When Mecklenburg commissioners meet Tuesday to discuss the county’s botched 2011 revaluation, they should vow to do what it takes to give refunds to property owners who were significantly overcharged, and order that a new revaluation be conducted as quickly as possible. Anything less furthers the county’s disrespect of the taxpayer.
It’s a question of fundamental fairness. An independent audit of the county’s revaluation by Pearson’s Appraisal Service found “major” assessment flaws in about 10 percent of the neighborhoods sampled. The county doesn’t dispute the findings, and Pearson’s expects a similar percentage to be flawed countywide. So the county is acknowledging that tens of thousands of property owners were likely taxed on severely flawed values.

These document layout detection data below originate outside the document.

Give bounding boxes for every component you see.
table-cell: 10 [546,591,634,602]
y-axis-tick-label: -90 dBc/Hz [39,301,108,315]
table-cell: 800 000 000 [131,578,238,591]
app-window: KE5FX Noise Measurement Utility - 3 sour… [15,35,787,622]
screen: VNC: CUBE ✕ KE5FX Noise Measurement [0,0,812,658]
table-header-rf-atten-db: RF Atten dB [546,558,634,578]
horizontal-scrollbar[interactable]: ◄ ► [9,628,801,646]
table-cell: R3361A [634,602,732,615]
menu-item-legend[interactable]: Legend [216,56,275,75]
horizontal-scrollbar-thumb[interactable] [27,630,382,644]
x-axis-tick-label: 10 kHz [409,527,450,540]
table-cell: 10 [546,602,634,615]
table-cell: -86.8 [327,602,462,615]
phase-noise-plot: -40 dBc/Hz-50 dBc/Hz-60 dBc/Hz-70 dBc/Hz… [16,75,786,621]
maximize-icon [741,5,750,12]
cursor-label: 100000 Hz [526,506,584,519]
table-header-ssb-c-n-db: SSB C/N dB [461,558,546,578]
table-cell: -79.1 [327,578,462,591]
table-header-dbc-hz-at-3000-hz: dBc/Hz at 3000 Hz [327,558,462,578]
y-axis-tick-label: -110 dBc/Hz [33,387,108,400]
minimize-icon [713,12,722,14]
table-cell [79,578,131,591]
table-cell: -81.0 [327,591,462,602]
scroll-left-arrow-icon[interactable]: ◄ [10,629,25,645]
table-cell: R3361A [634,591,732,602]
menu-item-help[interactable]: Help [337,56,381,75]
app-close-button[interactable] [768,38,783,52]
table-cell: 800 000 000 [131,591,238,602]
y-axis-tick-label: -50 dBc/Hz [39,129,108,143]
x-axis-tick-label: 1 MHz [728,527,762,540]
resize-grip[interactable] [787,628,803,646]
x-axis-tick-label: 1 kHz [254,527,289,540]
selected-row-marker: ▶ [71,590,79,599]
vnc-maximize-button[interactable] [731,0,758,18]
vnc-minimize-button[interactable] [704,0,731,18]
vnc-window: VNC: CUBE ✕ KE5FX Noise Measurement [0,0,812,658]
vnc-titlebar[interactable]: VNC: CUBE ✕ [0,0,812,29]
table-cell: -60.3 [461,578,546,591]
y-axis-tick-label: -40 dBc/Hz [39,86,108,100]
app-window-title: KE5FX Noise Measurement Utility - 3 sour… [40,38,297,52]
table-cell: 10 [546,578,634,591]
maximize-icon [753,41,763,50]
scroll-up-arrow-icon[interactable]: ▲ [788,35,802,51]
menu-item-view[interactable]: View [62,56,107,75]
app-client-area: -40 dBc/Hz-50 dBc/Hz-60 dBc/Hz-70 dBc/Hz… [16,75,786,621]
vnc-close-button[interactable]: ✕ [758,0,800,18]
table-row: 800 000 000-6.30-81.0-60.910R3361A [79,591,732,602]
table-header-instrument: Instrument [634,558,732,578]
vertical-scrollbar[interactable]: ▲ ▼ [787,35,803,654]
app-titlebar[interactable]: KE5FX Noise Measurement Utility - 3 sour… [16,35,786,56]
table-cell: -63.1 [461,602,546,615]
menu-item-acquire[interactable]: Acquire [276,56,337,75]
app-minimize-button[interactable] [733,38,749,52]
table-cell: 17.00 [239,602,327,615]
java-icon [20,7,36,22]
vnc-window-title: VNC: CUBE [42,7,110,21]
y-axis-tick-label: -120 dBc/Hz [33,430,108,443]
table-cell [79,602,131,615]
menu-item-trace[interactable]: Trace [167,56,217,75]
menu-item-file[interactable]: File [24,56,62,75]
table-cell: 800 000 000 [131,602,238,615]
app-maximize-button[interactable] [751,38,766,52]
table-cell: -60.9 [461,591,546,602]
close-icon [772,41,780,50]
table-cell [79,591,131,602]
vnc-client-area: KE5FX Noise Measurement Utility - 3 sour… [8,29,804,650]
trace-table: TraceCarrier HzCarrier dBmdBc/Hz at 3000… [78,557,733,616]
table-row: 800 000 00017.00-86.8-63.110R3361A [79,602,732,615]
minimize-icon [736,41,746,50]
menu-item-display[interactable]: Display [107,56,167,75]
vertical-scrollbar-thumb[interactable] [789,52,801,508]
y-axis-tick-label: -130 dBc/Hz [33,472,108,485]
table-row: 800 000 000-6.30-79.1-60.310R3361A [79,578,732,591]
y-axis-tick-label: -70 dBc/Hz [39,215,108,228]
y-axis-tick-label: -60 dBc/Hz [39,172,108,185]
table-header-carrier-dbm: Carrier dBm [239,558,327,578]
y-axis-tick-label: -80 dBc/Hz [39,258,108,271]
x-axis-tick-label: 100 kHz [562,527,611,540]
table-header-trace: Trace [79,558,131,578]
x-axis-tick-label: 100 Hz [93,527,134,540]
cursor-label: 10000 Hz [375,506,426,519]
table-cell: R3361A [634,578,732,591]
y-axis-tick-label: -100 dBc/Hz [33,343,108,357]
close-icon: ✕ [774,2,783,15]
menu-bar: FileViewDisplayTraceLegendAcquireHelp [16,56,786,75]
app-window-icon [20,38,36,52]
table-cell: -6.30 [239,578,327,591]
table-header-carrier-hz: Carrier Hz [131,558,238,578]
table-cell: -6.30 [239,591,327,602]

Rectifying those charges is the only evenhanded option.
Importantly, however, those clamoring for refunds should be careful what they wish for. Pearson’s found that properties were both over- and undervalued. Cary Saul, who oversees the tax assessor’s office, says the county expects that to be a wash; that is, the properties valued artificially high would be offset by those valued artificially low. The total tax base would remain close to the same.
Just as those who were overcharged deserve refunds, those who were undercharged should be retroactively billed on their accurate values. To do otherwise would violate fairness in the other direction, not to mention pour a carton of red ink all over the county’s budget.
This would not be the politically popular solution. Some commissioners and taxpayers are far more adamant about fixing one half of the ledger than the other. But doing so is philosophically inconsistent and fiscally unsound.
How to do all this will no doubt be complex. It would, apparently, be the first time such a thing has been tried in North Carolina. Who would be assigned new values? Who would determine those values? How should the county refund or retroactively charge residents who have moved away?
Retroactive changes to values also appear to require a change in state law, something the legislature could do promptly when it reconvenes Jan. 30.
At the same time it is identifying and repairing flawed assessments countywide, the county should quickly begin work on a whole new revaluation. But even an accelerated timetable would leave the flawed values on the books for at least two more years, so a new revaluation alone is insufficient.
This episode has severely damaged county government’s credibility. That will take time to restore. Halfway measures that fail to fully own up to the mistakes would only further undercut the people’s trust.